**TASK TO COMPLETE:**
Look for the word "gear" in the data below, and copy every line that holds it.

**DATA TO PROCESS:**
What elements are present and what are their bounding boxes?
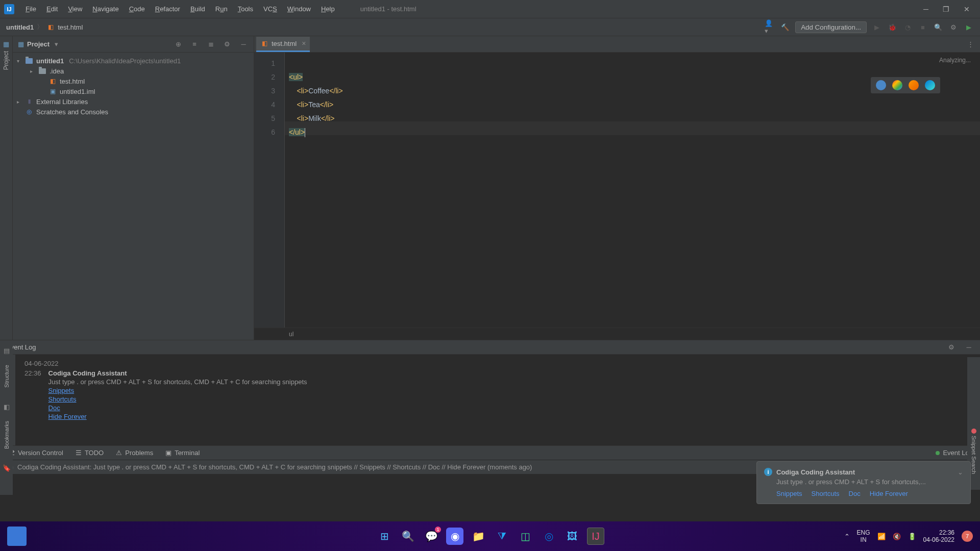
notification-link-hide[interactable]: Hide Forever (870, 490, 908, 497)
structure-icon[interactable]: ▤ (4, 347, 10, 355)
tree-item-iml[interactable]: ▣ untitled1.iml (13, 86, 254, 96)
menu-edit[interactable]: Edit (41, 3, 63, 15)
tree-item-idea[interactable]: ▸ .idea (13, 66, 254, 76)
menu-window[interactable]: Window (282, 3, 316, 15)
bookmarks-tool-tab[interactable]: Bookmarks (4, 419, 10, 451)
expand-all-icon[interactable]: ≡ (189, 39, 200, 49)
menu-tools[interactable]: Tools (233, 3, 258, 15)
menu-code[interactable]: Code (124, 3, 150, 15)
project-tool-icon[interactable]: ▦ (3, 40, 9, 48)
menu-help[interactable]: Help (316, 3, 340, 15)
expand-arrow-icon[interactable]: ▾ (17, 58, 22, 64)
breadcrumb: untitled1 〉 ◧ test.html (6, 22, 83, 32)
chevron-down-icon[interactable]: ▾ (55, 40, 58, 48)
tab-options-icon[interactable]: ⋮ (967, 40, 980, 48)
hammer-build-icon[interactable]: 🔨 (780, 22, 790, 32)
menu-view[interactable]: View (63, 3, 87, 15)
library-icon: ⫴ (25, 97, 33, 106)
tray-wifi-icon[interactable]: 📶 (877, 533, 886, 540)
breadcrumb-project[interactable]: untitled1 (6, 23, 34, 31)
breadcrumb-file[interactable]: test.html (58, 23, 83, 31)
taskbar-vscode-icon[interactable]: ⧩ (493, 528, 510, 545)
menu-build[interactable]: Build (185, 3, 210, 15)
event-time: 22:36 (24, 369, 41, 420)
tray-overflow-icon[interactable]: ⌃ (844, 533, 850, 540)
code-content[interactable]: <ul> <li>Coffee</li> <li>Tea</li> <li>Mi… (285, 53, 980, 328)
intellij-browser-icon[interactable] (876, 80, 886, 90)
taskbar-search-icon[interactable]: 🔍 (399, 528, 416, 545)
bookmarks-icon[interactable]: ◧ (4, 403, 10, 411)
debug-icon[interactable]: 🐞 (887, 22, 897, 32)
add-configuration-button[interactable]: Add Configuration... (795, 21, 867, 33)
start-button[interactable] (7, 527, 27, 546)
tree-item-label: .idea (50, 67, 64, 75)
tray-volume-icon[interactable]: 🔇 (893, 533, 901, 540)
taskbar-android-icon[interactable]: ◫ (517, 528, 534, 545)
minimize-icon[interactable]: ─ (923, 5, 928, 13)
locate-icon[interactable]: ⊕ (173, 39, 183, 49)
tree-item-testhtml[interactable]: ◧ test.html (13, 76, 254, 86)
stop-icon[interactable]: ■ (918, 22, 928, 32)
snippet-search-tab[interactable]: Snippet Search (971, 436, 977, 474)
run-icon[interactable]: ▶ (872, 22, 882, 32)
taskbar-intellij-icon[interactable]: IJ (587, 528, 604, 545)
event-link-hide[interactable]: Hide Forever (48, 413, 971, 420)
terminal-tool[interactable]: ▣ Terminal (165, 449, 200, 457)
hide-panel-icon[interactable]: ─ (964, 342, 974, 353)
notification-link-doc[interactable]: Doc (849, 490, 861, 497)
close-tab-icon[interactable]: × (302, 39, 306, 47)
editor-breadcrumb[interactable]: ul (254, 328, 980, 340)
coverage-icon[interactable]: ◔ (902, 22, 913, 32)
code-editor[interactable]: 1 2 3 4 5 6 <ul> <li>Coffee</li> <li>Tea… (254, 53, 980, 328)
menu-refactor[interactable]: Refactor (150, 3, 185, 15)
taskbar-discord-icon[interactable]: ◉ (446, 528, 463, 545)
settings-gear-icon[interactable]: ⚙ (948, 22, 959, 32)
tray-notification-badge[interactable]: 7 (962, 531, 973, 542)
structure-tool-tab[interactable]: Structure (4, 363, 10, 390)
chrome-browser-icon[interactable] (892, 80, 902, 90)
expand-arrow-icon[interactable]: ▸ (30, 68, 35, 74)
menu-navigate[interactable]: Navigate (87, 3, 124, 15)
tray-battery-icon[interactable]: 🔋 (908, 533, 916, 540)
event-link-shortcuts[interactable]: Shortcuts (48, 395, 971, 403)
event-link-doc[interactable]: Doc (48, 404, 971, 412)
analyzing-status: Analyzing... (939, 57, 971, 64)
menu-vcs[interactable]: VCS (258, 3, 282, 15)
tree-root[interactable]: ▾ untitled1 C:\Users\Khalid\IdeaProjects… (13, 56, 254, 66)
editor-tab-testhtml[interactable]: ◧ test.html × (256, 37, 310, 52)
expand-arrow-icon[interactable]: ▸ (17, 99, 22, 105)
tray-datetime[interactable]: 22:36 04-06-2022 (923, 529, 954, 543)
user-icon[interactable]: 👤▾ (765, 22, 775, 32)
firefox-browser-icon[interactable] (909, 80, 919, 90)
hide-panel-icon[interactable]: ─ (238, 39, 249, 49)
menu-file[interactable]: File (20, 3, 41, 15)
todo-tool[interactable]: ☰ TODO (76, 449, 104, 457)
tree-scratches[interactable]: ▸ ◎ Scratches and Consoles (13, 107, 254, 117)
taskbar-start-icon[interactable]: ⊞ (376, 528, 393, 545)
collapse-notification-icon[interactable]: ⌄ (958, 468, 963, 476)
project-tool-tab[interactable]: Project (2, 48, 11, 73)
bookmark-fill-icon[interactable]: 🔖 (3, 464, 11, 472)
settings-gear-icon[interactable]: ⚙ (946, 342, 957, 353)
code-with-me-icon[interactable]: ▶ (964, 22, 974, 32)
taskbar-edge-icon[interactable]: ◎ (540, 528, 557, 545)
notification-link-snippets[interactable]: Snippets (776, 490, 802, 497)
taskbar-photos-icon[interactable]: 🖼 (564, 528, 581, 545)
edge-browser-icon[interactable] (925, 80, 935, 90)
menu-run[interactable]: Run (210, 3, 233, 15)
search-icon[interactable]: 🔍 (933, 22, 943, 32)
notification-link-shortcuts[interactable]: Shortcuts (812, 490, 840, 497)
version-control-tool[interactable]: ⎇ Version Control (7, 449, 63, 457)
tree-external-libraries[interactable]: ▸ ⫴ External Libraries (13, 96, 254, 107)
event-link-snippets[interactable]: Snippets (48, 387, 971, 394)
collapse-all-icon[interactable]: ≣ (206, 39, 216, 49)
problems-tool[interactable]: ⚠ Problems (116, 449, 153, 457)
taskbar-explorer-icon[interactable]: 📁 (470, 528, 487, 545)
close-icon[interactable]: ✕ (964, 5, 970, 13)
tray-language[interactable]: ENG IN (857, 529, 870, 543)
maximize-icon[interactable]: ❐ (943, 5, 949, 13)
taskbar-chat-icon[interactable]: 💬1 (423, 528, 440, 545)
snippet-search-icon[interactable] (971, 429, 976, 434)
settings-gear-icon[interactable]: ⚙ (222, 39, 232, 49)
project-panel-title[interactable]: Project (27, 40, 50, 48)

**THE ANSWER:**
settings-gear-icon[interactable]: ⚙ (948, 22, 959, 32)
settings-gear-icon[interactable]: ⚙ (946, 342, 957, 353)
settings-gear-icon[interactable]: ⚙ (222, 39, 232, 49)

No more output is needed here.